Now don't get me wrong. I'm not pulling a Phil Gramm here and accusing people of "whining" about the economy. This is not good news.

"We can't sugar coat this. This extends the economic downturn and would likely lead to higher interest rates and less availability of credit," said Alan Skrainka, chief market strategist with Edward Jones in St. Louis. "This adds to the pain and pushes out the time frame of the recovery of the housing market."

But people do need to put things in perspective and try and keep a level head.

At the end of the day, what is going on in the mortgage market is what typically happens as a speculative bubble unravels. It hurts. But this needed to happen.
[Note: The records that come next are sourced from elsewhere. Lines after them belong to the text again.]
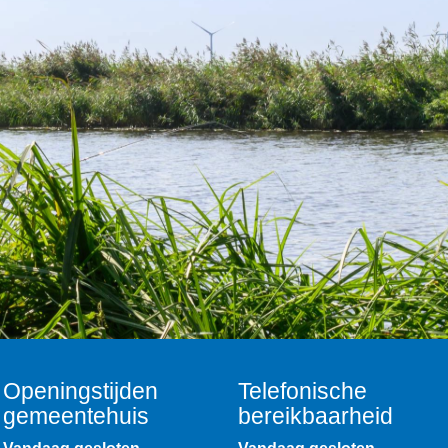
Openingstijden
Telefonische
gemeentehuis
bereikbaarheid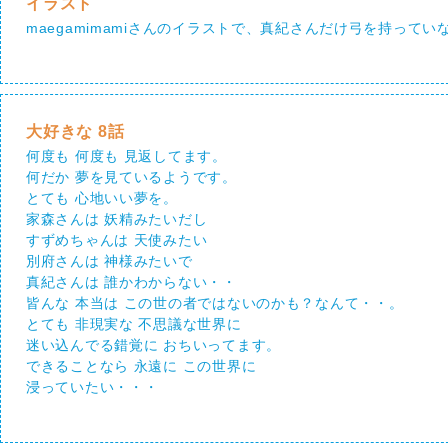
イラスト
maegamimamiさんのイラストで、真紀さんだけ弓を持って
大好きな 8話
何度も 何度も 見返してます。
何だか 夢を見ているようです。
とても 心地いい夢を。
家森さんは 妖精みたいだし
すずめちゃんは 天使みたい
別府さんは 神様みたいで
真紀さんは 誰かわからない・・
皆んな 本当は この世の者ではないのかも？なんて・・。
とても 非現実な 不思議な世界に
迷い込んでる錯覚に おちいってます。
できることなら 永遠に この世界に
浸っていたい・・・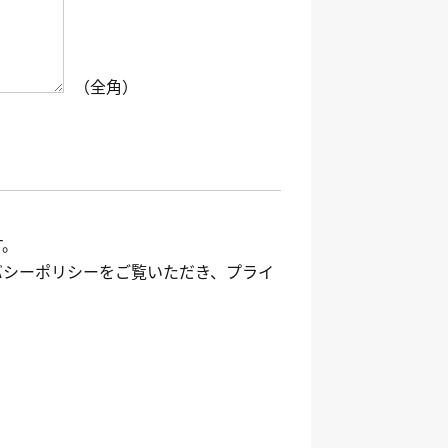
す。
バシーポリシーをご覧いただき、プライ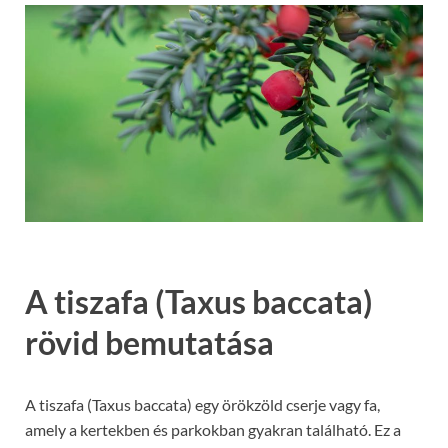
A tiszafa (Taxus baccata)
rövid bemutatása
A tiszafa (Taxus baccata) egy örökzöld cserje vagy fa,
amely a kertekben és parkokban gyakran található. Ez a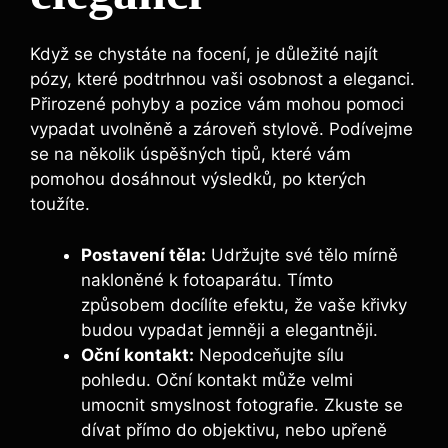
Když se chystáte na focení, je důležité najít
pózy, které podtrhnou vaši osobnost a eleganci.
Přirozené pohyby a pozice vám mohou pomoci
vypadat uvolněně a zároveň stylově. Podívejme
se na několik úspěšných tipů, které vám
pomohou dosáhnout výsledků, po kterých
toužíte.
Postavení těla:
Udržujte své tělo mírně
nakloněné k fotoaparátu. Tímto
způsobem docílíte efektu, že vaše křivky
budou vypadat jemněji a elegantněji.
Oční kontakt:
Nepodceňujte sílu
pohledu. Oční kontakt může velmi
umocnit smyslnost fotografie. Zkuste se
dívat přímo do objektivu, nebo upřeně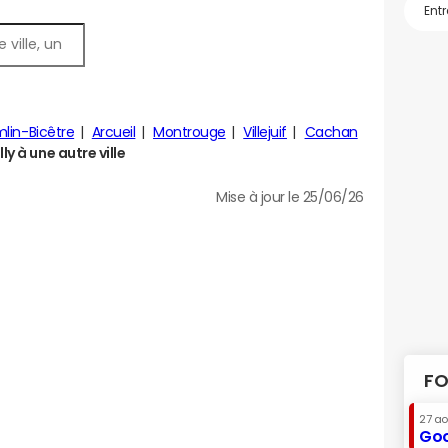
mlin-Bicêtre
Arcueil
Montrouge
Villejuif
Cachan
y à une autre ville
Mise à jour le 25/06/26
FO
27 a
Goo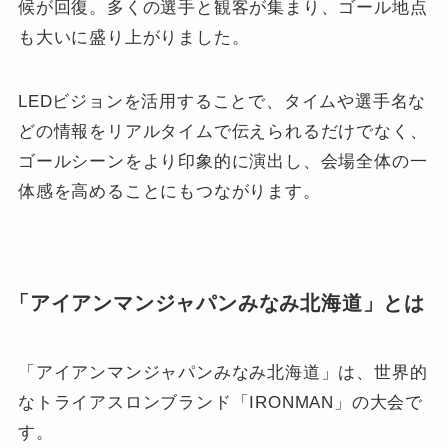
候が回復。多くの選手と観客が集まり、ゴール地点
も大いに盛り上がりました。
LEDビジョンを活用することで、タイムや選手名な
どの情報をリアルタイムで伝えられるだけでなく、
ゴールシーンをより印象的に演出し、会場全体の一
体感を高めることにもつながります。
「アイアンマンジャパンみなみ北海道」とは
「アイアンマンジャパンみなみ北海道」は、世界的
なトライアスロンブランド「IRONMAN」の大会で
す。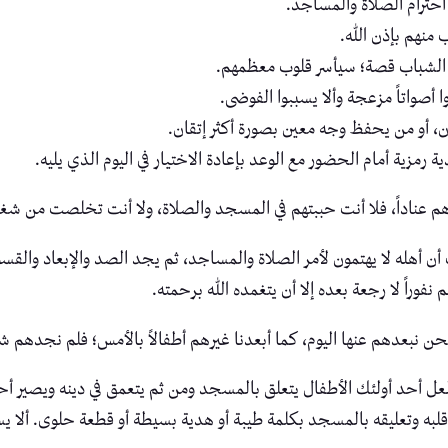
حترام الصلاة والمساجد.
منهم بإذن الله.
الشباب قصة؛ سيأسر قلوب معظمهم.
أصواتاً مزعجة وألا يسببوا الفوضى.
آن، أو من يحفظ وجه معين بصورة أكثر إتقان.
ة رمزية أمام الحضور مع الوعد بإعادة الاختيار في اليوم الذي يليه.
دهم عناداً، فلا أنت حببتهم في المسجد والصلاة، ولا أنت تخلصت من شغب
ن أهله لا يهتمون لأمر الصلاة والمساجد، ثم يجد الصد والإبعاد والقسو
فوراً لا رجعة بعده إلا أن يتغمده الله برحمته.
 نبعدهم عنها اليوم، كما أبعدنا غيرهم أطفالاً بالأمس؛ فلم نجدهم شباب
لعل أحد أولئك الأطفال يتعلق بالمسجد ومن ثم يتعمق في دينه ويصير أح
قلبه وتعليقه بالمسجد بكلمة طيبة أو هدية بسيطة أو قطعة حلوى. ألا 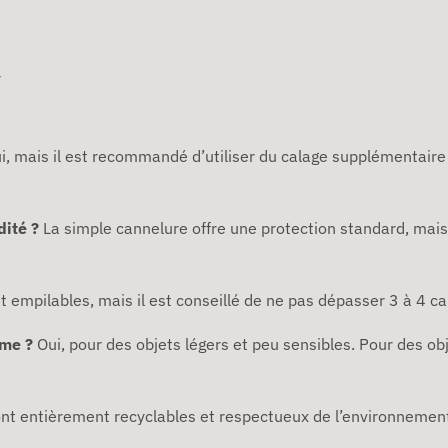
r
i, mais il est recommandé d’utiliser du calage supplémentaire
dité ?
La simple cannelure offre une protection standard, mais il
nt empilables, mais il est conseillé de ne pas dépasser 3 à 4 c
rme ?
Oui, pour des objets légers et peu sensibles. Pour des obj
sont entièrement recyclables et respectueux de l’environnemen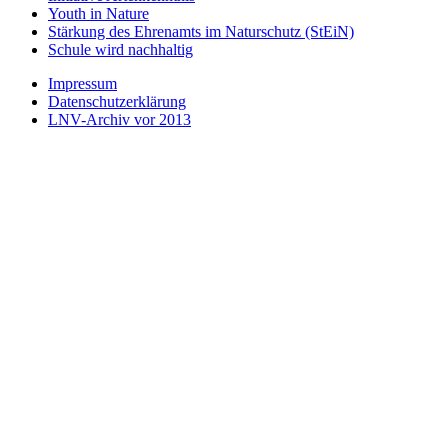
Youth in Nature
Stärkung des Ehrenamts im Naturschutz (StEiN)
Schule wird nachhaltig
Impressum
Datenschutzerklärung
LNV-Archiv vor 2013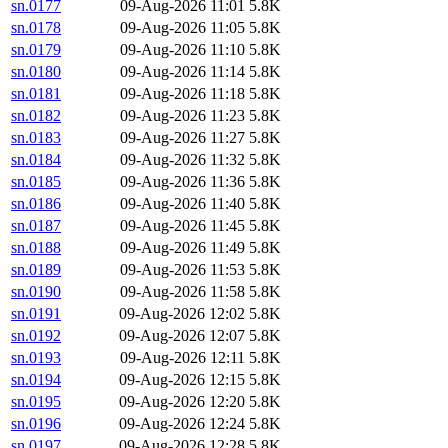
sn.0177
09-Aug-2026 11:01
5.8K
sn.0178
09-Aug-2026 11:05
5.8K
sn.0179
09-Aug-2026 11:10
5.8K
sn.0180
09-Aug-2026 11:14
5.8K
sn.0181
09-Aug-2026 11:18
5.8K
sn.0182
09-Aug-2026 11:23
5.8K
sn.0183
09-Aug-2026 11:27
5.8K
sn.0184
09-Aug-2026 11:32
5.8K
sn.0185
09-Aug-2026 11:36
5.8K
sn.0186
09-Aug-2026 11:40
5.8K
sn.0187
09-Aug-2026 11:45
5.8K
sn.0188
09-Aug-2026 11:49
5.8K
sn.0189
09-Aug-2026 11:53
5.8K
sn.0190
09-Aug-2026 11:58
5.8K
sn.0191
09-Aug-2026 12:02
5.8K
sn.0192
09-Aug-2026 12:07
5.8K
sn.0193
09-Aug-2026 12:11
5.8K
sn.0194
09-Aug-2026 12:15
5.8K
sn.0195
09-Aug-2026 12:20
5.8K
sn.0196
09-Aug-2026 12:24
5.8K
sn.0197
09-Aug-2026 12:28
5.8K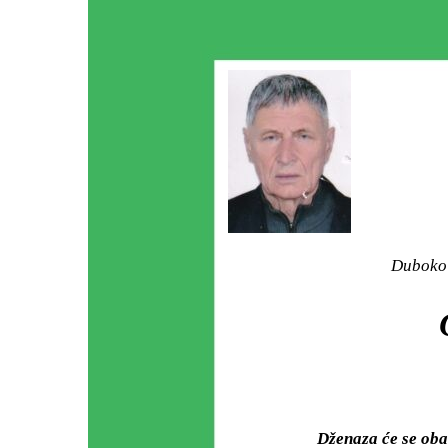
Duboko 
Dženaza će se ob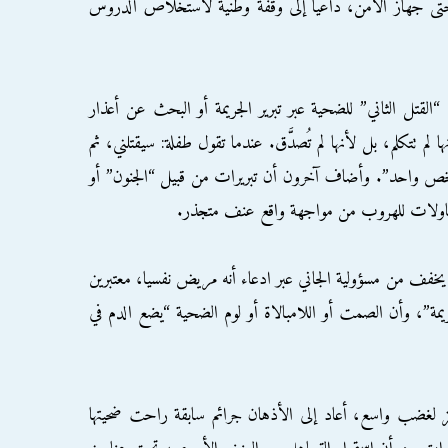
تى جهاز الأمن، داعيًا إلى وقفة وطنية لاستخلاص الدروس
القتل الثاني” للضحية عبر تبرير الجريمة أو البحث عن أعذار
 لم تتكلم، بل لأنها لم تُصدَّق. عندما تقول طفلة: سيقتلني، ثم
ى شخص واحد”. وأضاف آخرون أن تبريرات من قبيل “الجنون” أو
محاولات للهروب من مواجهة واقع عنف متجذر.
 من مسؤولية الجاني عبر ادعاء أنه مريض نفسيا، معتبرين
يمة”، وأن الصمت أو اللامبالاة أو لوم الضحية “يضع الدم في
لغضب واسع، أعاد إلى الأذهان جرائم سابقة راحت ضحيتها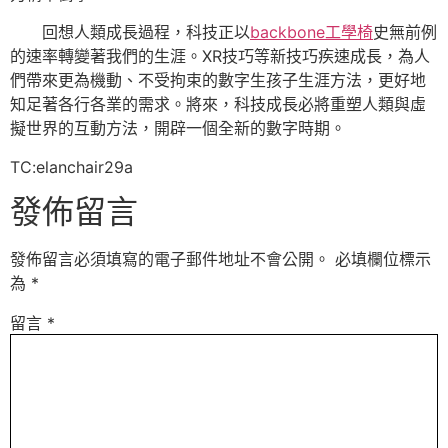
回想人類成長過程，科技正以
backbone工學椅
史無前例
的速率轉變著我們的生涯。XR技巧等新技巧疾速成長，為人
們帶來更為機動、不受拘束的數字生孩子生涯方法，更好地
知足著各行各業的需求。將來，科技成長必將重塑人類與虛
擬世界的互動方法，開辟一個全新的數字時期。
TC:elanchair29a
發佈留言
發佈留言必須填寫的電子郵件地址不會公開。
必填欄位標示
為
*
留言
*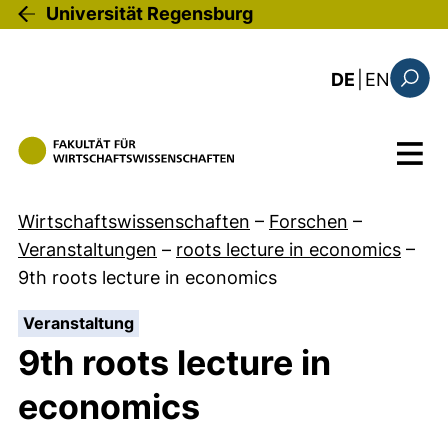
Direkt zum Inhalt
Universität Regensburg
: the c
DE
|
EN
Suchfo
Menü
Wirtschaftswissenschaften
–
Forschen
–
Veranstaltungen
–
roots lecture in economics
–
9th roots lecture in economics
:
Veranstaltung
9th roots lecture in
economics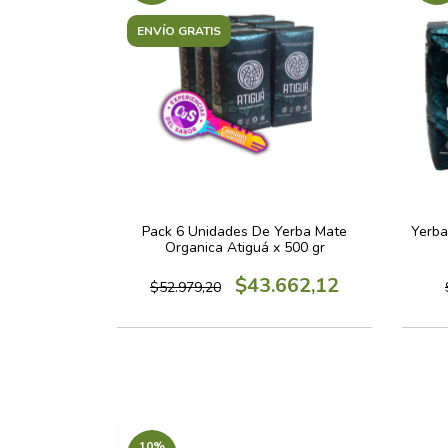
ENVÍO GRATIS
Pack 6 Unidades De Yerba Mate
Yerba
Organica Atiguá x 500 gr
$43.662,12
$52.979,20
10
%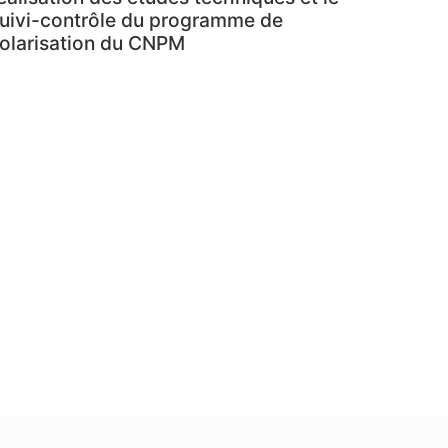
uivi-contrôle du programme de
olarisation du CNPM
"The standards for mortgages have been tightened already and possibly they'll get tightened further if Fannie and Freddie are nationalized," said Keith Hembre, chief economist for First American Funds in Minneapolis. "But that would probably happen anyway even if Fannie and Freddie remain public companies. The pendulum had swung too high to excessively easy lending standards."

Yet, once we get through this unwinding phase, however long it may be, the economy will be better off for it. It's what happened after the real estate collapse in the early 1990s and tech stock euphoria earlier this decade.

"Our advice about the market hasn't changed," said Skrainka. "This recession could last another 12 months. But our key message is be patient."